**Your goal:**
Copy the entries below exactly, but only from the line containing "Verwendung der Cookies können Sie jederzeit" through the final line.

**Information shown:**
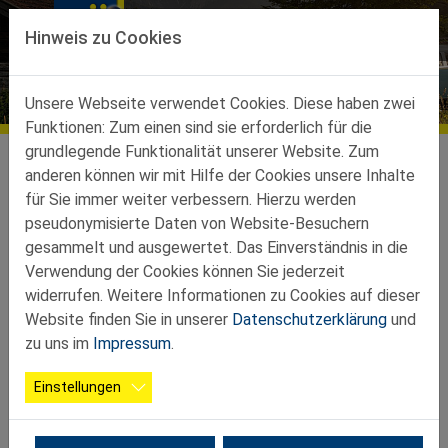
Direkt zur Hauptnavigation springen
Direkt zum Inhalt springen
Hinweis zu Cookies
Aktuelles
Unsere Webseite verwendet Cookies. Diese haben zwei
Funktionen: Zum einen sind sie erforderlich für die
grundlegende Funktionalität unserer Website. Zum
Sturmheuriger 4.10.2025
anderen können wir mit Hilfe der Cookies unsere Inhalte
für Sie immer weiter verbessern. Hierzu werden
pseudonymisierte Daten von Website-Besuchern
gesammelt und ausgewertet. Das Einverständnis in die
07.10.2025
Veranstaltung, Melk
Verwendung der Cookies können Sie jederzeit
widerrufen. Weitere Informationen zu Cookies auf dieser
Bergland-Petzenkirchen
Website finden Sie in unserer
Datenschutzerklärung
und
zu uns im
Impressum
.
Der Seniorensturmheuriger unserer OG war wieder voller
Erfolg. Zum Schilchersturm gab es "Schmankerlbrote" und
Einstellungen
hausgemachte Mehlspeisen. Die Helfer in der Küche und im
Service hatten einen sehr arbeitsreichen Nachmittag.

**Response to the exercise:**
Verwendung der Cookies können Sie jederzeit
widerrufen. Weitere Informationen zu Cookies auf dieser
Bergland-Petzenkirchen
Website finden Sie in unserer
Datenschutzerklärung
und
zu uns im
Impressum
.
Der Seniorensturmheuriger unserer OG war wieder voller
Erfolg. Zum Schilchersturm gab es "Schmankerlbrote" und
Einstellungen
hausgemachte Mehlspeisen. Die Helfer in der Küche und im
Service hatten einen sehr arbeitsreichen Nachmittag.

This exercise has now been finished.